WORK TO BE COMPLETED: In the records below, find the line containing "ures électroniques K" and the line containing "um plano de"; please repeat exactly the lines from one to the other, both included, and nothing more.
***
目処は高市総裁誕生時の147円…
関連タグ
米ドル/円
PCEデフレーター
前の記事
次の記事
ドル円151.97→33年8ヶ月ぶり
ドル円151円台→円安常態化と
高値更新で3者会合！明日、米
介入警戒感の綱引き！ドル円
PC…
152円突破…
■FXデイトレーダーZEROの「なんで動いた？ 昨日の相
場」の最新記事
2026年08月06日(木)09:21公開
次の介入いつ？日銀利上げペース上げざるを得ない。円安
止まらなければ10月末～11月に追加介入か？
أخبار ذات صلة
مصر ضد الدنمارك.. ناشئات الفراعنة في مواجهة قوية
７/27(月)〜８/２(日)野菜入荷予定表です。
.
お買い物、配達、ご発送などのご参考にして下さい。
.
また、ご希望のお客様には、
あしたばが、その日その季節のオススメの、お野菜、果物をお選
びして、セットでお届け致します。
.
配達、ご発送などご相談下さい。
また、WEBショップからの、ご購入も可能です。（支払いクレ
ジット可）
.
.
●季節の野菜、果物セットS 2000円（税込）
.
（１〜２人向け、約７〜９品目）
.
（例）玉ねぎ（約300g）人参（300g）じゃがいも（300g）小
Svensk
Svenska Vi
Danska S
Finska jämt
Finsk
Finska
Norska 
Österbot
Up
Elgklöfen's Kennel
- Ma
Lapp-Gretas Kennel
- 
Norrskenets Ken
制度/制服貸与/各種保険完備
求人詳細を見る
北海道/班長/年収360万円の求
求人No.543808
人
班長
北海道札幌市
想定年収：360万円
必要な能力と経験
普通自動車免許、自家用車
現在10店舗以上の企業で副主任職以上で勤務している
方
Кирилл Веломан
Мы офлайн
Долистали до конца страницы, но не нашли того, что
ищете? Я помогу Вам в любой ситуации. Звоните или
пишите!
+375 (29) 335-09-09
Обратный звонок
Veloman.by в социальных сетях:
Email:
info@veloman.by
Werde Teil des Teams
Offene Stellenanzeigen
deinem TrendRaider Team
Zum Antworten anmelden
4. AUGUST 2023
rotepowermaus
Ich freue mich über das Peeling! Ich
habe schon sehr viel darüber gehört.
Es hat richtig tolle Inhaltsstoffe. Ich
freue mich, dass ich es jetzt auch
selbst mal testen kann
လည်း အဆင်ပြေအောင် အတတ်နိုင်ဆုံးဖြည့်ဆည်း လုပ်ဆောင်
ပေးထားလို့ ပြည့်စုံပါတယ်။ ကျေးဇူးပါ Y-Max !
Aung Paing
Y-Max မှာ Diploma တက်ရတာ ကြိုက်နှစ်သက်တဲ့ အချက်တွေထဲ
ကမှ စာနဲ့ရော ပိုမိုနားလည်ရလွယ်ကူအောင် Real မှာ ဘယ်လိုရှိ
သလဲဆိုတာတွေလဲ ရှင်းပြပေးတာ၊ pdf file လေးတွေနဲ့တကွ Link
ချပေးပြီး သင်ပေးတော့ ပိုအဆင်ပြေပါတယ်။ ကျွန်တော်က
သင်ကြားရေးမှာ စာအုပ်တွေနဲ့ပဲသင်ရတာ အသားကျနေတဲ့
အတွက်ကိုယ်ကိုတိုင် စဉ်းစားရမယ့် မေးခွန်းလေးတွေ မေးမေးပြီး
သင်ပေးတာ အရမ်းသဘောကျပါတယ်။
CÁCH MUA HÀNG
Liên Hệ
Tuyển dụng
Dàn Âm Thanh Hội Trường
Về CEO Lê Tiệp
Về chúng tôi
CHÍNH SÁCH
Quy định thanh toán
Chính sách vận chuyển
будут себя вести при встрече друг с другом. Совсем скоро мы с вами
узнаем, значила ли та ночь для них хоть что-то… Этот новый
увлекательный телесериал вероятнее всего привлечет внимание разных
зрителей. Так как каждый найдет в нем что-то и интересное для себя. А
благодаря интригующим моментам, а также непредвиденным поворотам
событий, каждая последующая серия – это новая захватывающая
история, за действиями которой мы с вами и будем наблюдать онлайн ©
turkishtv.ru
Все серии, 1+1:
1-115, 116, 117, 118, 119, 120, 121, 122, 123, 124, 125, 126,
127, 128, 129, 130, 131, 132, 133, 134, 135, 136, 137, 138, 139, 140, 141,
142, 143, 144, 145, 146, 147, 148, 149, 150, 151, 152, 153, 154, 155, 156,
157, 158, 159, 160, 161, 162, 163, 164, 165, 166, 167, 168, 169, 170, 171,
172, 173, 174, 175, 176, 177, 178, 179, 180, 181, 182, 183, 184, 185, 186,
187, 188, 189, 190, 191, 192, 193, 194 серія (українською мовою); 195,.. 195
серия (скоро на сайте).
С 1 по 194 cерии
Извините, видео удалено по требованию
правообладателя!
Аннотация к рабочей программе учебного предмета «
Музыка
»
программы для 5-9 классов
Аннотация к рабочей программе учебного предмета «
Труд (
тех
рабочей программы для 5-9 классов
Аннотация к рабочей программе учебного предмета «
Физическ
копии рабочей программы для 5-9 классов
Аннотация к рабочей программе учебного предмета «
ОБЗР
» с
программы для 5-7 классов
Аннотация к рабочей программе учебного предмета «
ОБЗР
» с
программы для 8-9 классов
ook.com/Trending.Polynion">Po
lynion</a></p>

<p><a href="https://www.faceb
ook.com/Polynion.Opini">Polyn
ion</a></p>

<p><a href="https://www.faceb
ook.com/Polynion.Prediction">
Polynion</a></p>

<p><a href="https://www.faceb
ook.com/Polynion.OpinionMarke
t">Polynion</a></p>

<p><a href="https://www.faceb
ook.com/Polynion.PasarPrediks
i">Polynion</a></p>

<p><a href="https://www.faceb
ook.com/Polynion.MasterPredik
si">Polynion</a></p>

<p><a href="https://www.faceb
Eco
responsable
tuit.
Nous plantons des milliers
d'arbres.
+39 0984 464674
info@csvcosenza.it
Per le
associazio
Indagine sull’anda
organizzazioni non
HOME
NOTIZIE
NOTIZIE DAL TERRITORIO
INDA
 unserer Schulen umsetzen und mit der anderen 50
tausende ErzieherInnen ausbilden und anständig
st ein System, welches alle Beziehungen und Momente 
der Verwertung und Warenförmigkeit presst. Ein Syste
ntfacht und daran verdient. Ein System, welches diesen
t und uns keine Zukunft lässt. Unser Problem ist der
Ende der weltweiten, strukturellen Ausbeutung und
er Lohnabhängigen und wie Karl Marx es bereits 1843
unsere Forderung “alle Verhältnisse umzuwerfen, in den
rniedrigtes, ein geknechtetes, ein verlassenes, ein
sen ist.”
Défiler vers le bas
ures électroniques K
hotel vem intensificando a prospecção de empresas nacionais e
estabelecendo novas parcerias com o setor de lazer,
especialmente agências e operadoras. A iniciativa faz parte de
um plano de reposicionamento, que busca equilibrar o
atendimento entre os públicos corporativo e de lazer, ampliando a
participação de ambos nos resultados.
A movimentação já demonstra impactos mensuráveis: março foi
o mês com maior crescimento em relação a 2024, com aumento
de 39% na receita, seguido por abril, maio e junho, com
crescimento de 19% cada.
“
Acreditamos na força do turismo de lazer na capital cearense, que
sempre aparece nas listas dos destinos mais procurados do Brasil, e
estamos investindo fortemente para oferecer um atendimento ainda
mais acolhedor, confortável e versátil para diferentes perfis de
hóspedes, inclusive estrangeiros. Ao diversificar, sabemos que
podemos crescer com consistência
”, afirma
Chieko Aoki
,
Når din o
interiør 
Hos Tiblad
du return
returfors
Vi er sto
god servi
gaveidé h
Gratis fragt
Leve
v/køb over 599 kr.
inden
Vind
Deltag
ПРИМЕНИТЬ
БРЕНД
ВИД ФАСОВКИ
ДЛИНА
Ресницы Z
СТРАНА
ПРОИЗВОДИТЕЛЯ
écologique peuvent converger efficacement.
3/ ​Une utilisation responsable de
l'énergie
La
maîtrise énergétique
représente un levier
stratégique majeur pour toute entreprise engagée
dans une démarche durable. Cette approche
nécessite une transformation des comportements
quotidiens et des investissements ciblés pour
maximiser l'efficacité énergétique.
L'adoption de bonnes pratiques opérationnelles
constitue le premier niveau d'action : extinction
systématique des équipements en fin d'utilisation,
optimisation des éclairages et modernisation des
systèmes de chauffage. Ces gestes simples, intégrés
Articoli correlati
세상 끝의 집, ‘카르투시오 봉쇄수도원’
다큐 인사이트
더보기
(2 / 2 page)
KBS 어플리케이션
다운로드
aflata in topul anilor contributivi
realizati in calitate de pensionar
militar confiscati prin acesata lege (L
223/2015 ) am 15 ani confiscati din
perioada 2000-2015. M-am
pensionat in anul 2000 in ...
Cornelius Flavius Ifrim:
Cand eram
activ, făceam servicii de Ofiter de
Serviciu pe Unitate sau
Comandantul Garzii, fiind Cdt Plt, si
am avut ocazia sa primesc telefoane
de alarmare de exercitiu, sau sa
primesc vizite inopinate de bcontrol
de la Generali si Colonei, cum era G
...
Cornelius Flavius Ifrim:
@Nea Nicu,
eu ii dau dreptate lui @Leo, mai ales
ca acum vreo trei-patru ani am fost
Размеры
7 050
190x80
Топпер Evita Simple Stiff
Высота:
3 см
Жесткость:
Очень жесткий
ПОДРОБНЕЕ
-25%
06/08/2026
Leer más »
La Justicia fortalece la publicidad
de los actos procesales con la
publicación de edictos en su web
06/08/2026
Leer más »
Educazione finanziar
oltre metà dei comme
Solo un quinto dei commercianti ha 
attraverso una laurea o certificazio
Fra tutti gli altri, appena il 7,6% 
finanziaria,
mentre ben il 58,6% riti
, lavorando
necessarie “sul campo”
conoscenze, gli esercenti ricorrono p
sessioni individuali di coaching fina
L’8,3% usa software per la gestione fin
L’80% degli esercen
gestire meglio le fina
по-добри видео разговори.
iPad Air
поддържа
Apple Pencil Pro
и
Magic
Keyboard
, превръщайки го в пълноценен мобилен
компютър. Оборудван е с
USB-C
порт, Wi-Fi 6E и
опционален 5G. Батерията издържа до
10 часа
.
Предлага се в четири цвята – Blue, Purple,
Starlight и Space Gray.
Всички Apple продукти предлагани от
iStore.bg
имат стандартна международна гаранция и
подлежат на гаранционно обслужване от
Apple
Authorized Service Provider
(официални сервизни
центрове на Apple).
***
REPLY:
ures électroniques K
hotel vem intensificando a prospecção de empresas nacionais e
estabelecendo novas parcerias com o setor de lazer,
especialmente agências e operadoras. A iniciativa faz parte de
um plano de reposicionamento, que busca equilibrar o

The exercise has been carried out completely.